A survey of 406 firms by Belfast Chamber found 71% are pessimistic about the city’s short-term prospects.

It’s the latest survey carried out by the business body in conjunction with Belfast City Council.

Belfast Chamber chief executive Simon Hamilton said it paints “a pretty bleak picture” for business conditions in the city.

“Whilst trading and profitability have both been strong over the past six months, there has been a stark drop in confidence for the time ahead,” he said.

The survey found that firms are less pessimistic when asked about the prospects of their own business or sector.

Just 44% believe their own business will get worse in the coming next months, with 35% predicting similar trading conditions, while 20% expect an improved picture.

But pessimism surged when asked about the city’s prospects as a whole.

“With 99% of businesses seeing fuel and electricity costs rising and other costs also on the rise, coupled with a considerable number of issues around recruiting staff reflected in the survey results, it is easy to see why optimism amongst Belfast businesses has declined,” said Mr Hamilton.

Elsewhere, the new survey showed the very mixed experience of businesses under Brexit and the Northern Ireland Protocol.

One-in-three felt their business has been negatively disrupted by Brexit, while 30% said it had no impact.

Of the 106 Belfast businesses trading in the Republic, 36% reported increased profitability in the past six months and 42% of the 41 firms trading with the rest of the EU also reported higher half year profits.

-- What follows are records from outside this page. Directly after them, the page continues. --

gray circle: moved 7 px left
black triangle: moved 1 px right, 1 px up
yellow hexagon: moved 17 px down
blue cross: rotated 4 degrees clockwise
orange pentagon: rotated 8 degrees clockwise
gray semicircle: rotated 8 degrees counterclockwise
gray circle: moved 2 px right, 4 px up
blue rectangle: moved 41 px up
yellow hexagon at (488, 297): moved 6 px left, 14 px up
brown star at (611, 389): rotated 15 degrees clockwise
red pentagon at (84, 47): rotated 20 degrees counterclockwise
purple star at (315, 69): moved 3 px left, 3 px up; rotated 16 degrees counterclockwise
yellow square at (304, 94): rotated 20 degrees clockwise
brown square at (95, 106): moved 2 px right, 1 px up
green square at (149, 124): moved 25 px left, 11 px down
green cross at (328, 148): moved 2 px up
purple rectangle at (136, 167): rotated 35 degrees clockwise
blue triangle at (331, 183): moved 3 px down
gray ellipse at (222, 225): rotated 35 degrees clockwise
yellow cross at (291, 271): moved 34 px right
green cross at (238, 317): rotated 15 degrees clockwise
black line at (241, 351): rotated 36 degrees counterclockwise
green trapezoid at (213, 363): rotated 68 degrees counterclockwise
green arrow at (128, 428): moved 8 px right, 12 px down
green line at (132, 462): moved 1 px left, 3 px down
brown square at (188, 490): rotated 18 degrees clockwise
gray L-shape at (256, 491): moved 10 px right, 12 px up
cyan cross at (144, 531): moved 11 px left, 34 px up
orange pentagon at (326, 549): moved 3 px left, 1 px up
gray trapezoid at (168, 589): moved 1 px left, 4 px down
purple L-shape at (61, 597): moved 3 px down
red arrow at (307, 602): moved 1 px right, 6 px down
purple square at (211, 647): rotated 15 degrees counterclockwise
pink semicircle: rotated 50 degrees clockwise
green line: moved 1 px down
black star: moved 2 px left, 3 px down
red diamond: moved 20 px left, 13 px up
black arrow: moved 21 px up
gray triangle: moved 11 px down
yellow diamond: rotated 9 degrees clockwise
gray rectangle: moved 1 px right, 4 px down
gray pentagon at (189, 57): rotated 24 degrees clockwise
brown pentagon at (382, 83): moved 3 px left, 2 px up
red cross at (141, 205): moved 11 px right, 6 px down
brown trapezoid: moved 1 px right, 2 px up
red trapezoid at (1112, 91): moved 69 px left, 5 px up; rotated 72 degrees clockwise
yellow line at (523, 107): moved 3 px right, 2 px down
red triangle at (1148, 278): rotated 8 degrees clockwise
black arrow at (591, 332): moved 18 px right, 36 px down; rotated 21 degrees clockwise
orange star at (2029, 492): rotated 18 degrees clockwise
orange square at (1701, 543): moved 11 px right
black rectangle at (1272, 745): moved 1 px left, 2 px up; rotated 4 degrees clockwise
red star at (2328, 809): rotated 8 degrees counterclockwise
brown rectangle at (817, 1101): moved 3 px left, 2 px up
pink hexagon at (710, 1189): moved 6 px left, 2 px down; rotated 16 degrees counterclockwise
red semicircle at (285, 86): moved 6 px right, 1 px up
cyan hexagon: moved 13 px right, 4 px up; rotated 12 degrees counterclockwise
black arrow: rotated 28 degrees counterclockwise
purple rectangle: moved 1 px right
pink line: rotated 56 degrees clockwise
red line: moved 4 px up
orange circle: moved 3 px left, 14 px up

Simon Hamilton said businesses in Belfast have continued to exhibit an ability to weather whatever storm they may face.

“Although it seems that the impact of the pandemic has receded, it has been replaced by a whole host of new challenges,” he said.

“I am always impressed by the business community’s capacity to adapt and innovate but it is clear that on top of every ounce of resilience they possess, many will need urgent help from both government and a restored executive.”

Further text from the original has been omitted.